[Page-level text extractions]
-- -- --

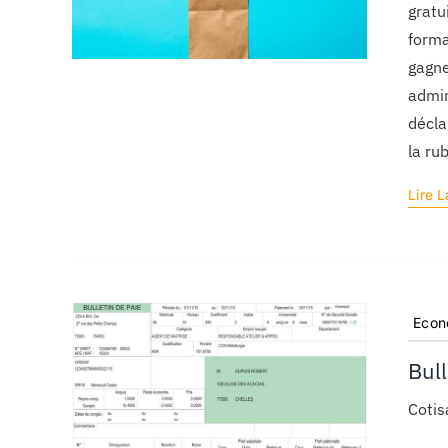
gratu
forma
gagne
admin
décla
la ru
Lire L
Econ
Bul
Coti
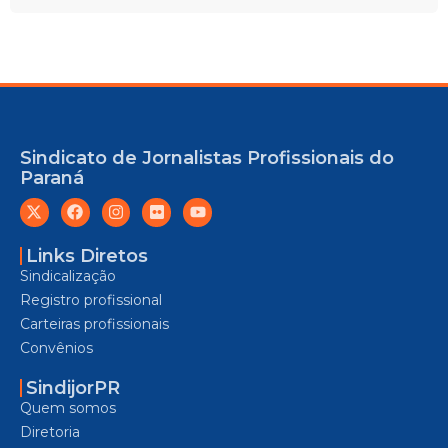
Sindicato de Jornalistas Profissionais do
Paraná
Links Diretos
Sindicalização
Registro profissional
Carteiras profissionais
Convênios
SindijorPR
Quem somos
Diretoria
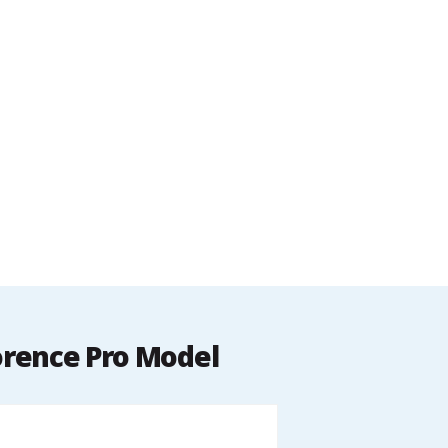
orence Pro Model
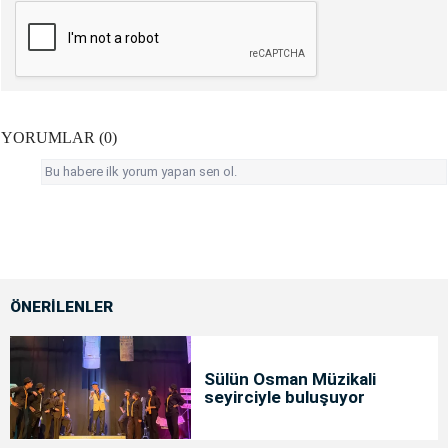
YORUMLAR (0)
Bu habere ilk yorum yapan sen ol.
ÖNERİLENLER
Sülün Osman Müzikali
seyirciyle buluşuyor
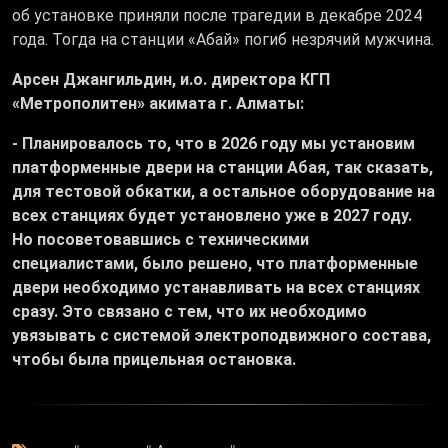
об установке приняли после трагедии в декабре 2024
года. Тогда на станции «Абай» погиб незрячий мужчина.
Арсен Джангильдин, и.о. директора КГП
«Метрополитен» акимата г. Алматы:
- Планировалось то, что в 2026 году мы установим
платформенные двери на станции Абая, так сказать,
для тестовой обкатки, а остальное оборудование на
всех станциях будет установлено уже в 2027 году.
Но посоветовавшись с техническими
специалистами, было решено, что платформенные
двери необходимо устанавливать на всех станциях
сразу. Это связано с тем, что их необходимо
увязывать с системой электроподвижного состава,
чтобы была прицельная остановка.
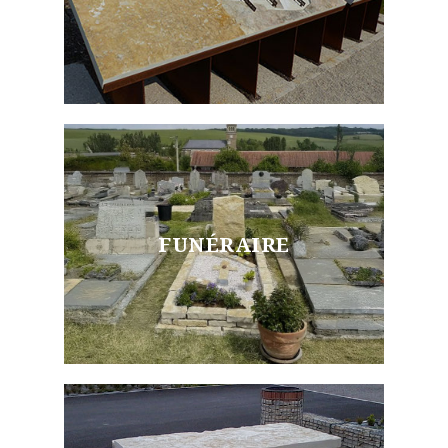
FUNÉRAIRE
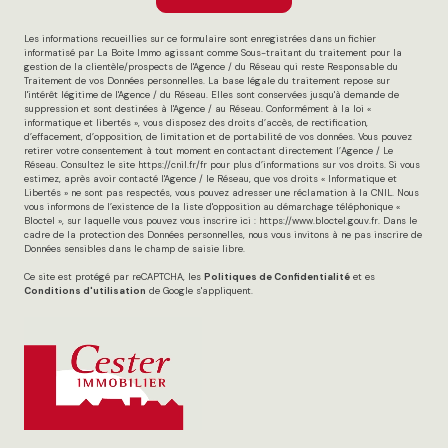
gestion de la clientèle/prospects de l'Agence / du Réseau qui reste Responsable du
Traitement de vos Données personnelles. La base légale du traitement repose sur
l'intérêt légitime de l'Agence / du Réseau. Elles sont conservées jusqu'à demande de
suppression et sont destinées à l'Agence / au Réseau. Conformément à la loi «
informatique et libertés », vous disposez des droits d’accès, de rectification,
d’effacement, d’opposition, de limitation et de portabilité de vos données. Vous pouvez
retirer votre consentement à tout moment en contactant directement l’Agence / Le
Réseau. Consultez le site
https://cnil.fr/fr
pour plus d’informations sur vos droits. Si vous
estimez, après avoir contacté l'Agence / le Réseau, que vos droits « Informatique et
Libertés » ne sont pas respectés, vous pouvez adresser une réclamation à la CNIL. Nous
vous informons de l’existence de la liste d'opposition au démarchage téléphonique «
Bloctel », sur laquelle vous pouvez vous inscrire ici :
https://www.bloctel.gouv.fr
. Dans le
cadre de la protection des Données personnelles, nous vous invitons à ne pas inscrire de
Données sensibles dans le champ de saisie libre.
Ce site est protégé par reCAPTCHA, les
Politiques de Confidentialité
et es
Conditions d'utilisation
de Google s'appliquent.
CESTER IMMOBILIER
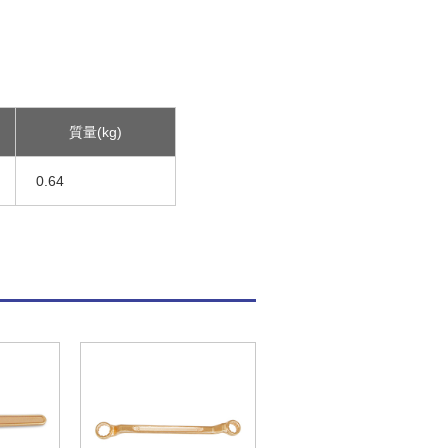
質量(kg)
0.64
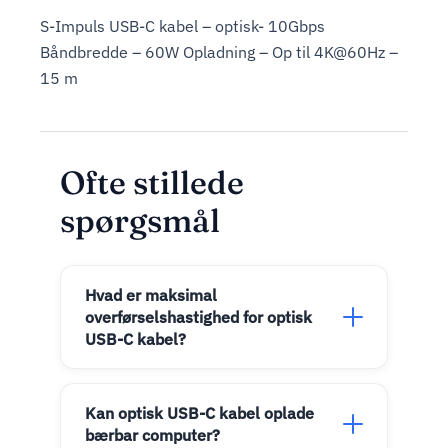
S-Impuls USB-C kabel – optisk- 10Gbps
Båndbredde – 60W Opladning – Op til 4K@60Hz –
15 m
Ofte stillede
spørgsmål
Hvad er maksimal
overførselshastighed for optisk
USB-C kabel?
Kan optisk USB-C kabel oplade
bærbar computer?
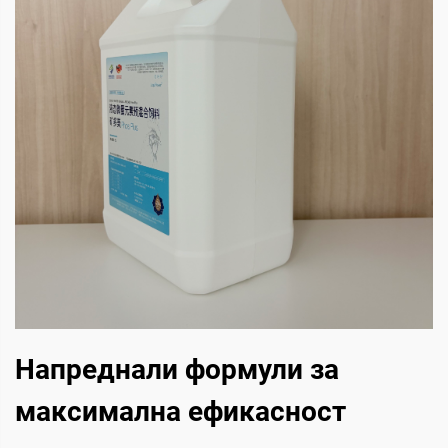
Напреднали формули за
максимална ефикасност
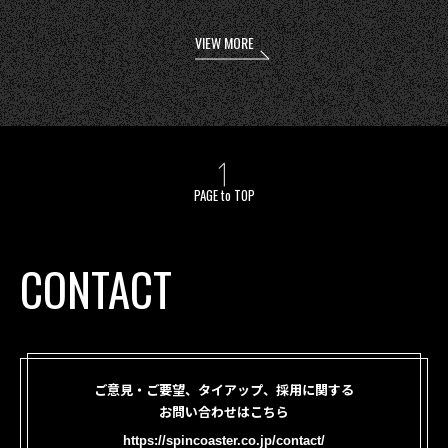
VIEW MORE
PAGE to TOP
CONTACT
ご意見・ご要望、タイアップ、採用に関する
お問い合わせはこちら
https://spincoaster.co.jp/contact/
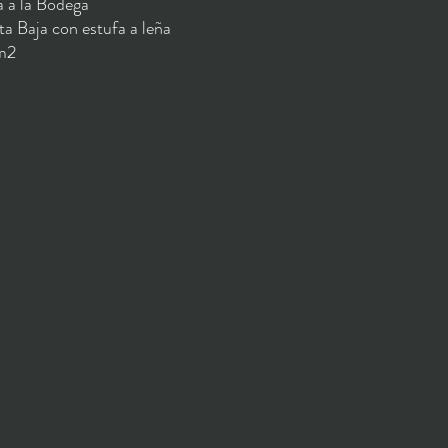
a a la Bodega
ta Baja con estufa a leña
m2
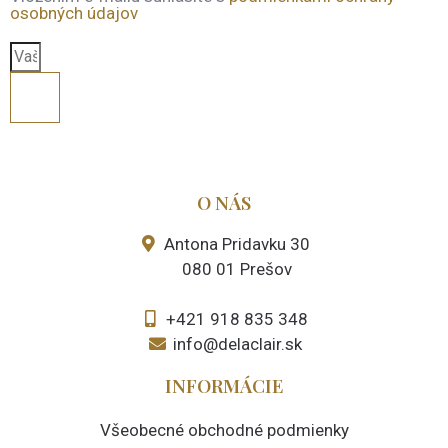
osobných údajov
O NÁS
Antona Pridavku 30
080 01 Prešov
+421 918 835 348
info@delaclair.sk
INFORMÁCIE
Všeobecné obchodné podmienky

-- -- --

> Work request: Print, please, exactly the lines from the one holding "Réseau. Consultez le site" through the final line of the data, both included, while leaving out each picture.

> Task output:
Réseau. Consultez le site
https://cnil.fr/fr
pour plus d’informations sur vos droits. Si vous
estimez, après avoir contacté l'Agence / le Réseau, que vos droits « Informatique et
Libertés » ne sont pas respectés, vous pouvez adresser une réclamation à la CNIL. Nous
vous informons de l’existence de la liste d'opposition au démarchage téléphonique «
Bloctel », sur laquelle vous pouvez vous inscrire ici :
https://www.bloctel.gouv.fr
. Dans le
cadre de la protection des Données personnelles, nous vous invitons à ne pas inscrire de
Données sensibles dans le champ de saisie libre.
Ce site est protégé par reCAPTCHA, les
Politiques de Confidentialité
et es
Conditions d'utilisation
de Google s'appliquent.
CESTER IMMOBILIER
質量(kg)
0.64
S-Impuls USB-C kabel – optisk- 10Gbps
Båndbredde – 60W Opladning – Op til 4K@60Hz –
15 m
Ofte stillede
spørgsmål
Hvad er maksimal
overførselshastighed for optisk
USB-C kabel?
Kan optisk USB-C kabel oplade
bærbar computer?
Напреднали формули за
максимална ефикасност
VIEW MORE
PAGE to TOP
CONTACT
ご意見・ご要望、タイアップ、採用に関する
お問い合わせはこちら
https://spincoaster.co.jp/contact/
a a la Bodega
ta Baja con estufa a leña
m2
osobných údajov
O NÁS
Antona Pridavku 30
080 01 Prešov
+421 918 835 348
info@delaclair.sk
INFORMÁCIE
Všeobecné obchodné podmienky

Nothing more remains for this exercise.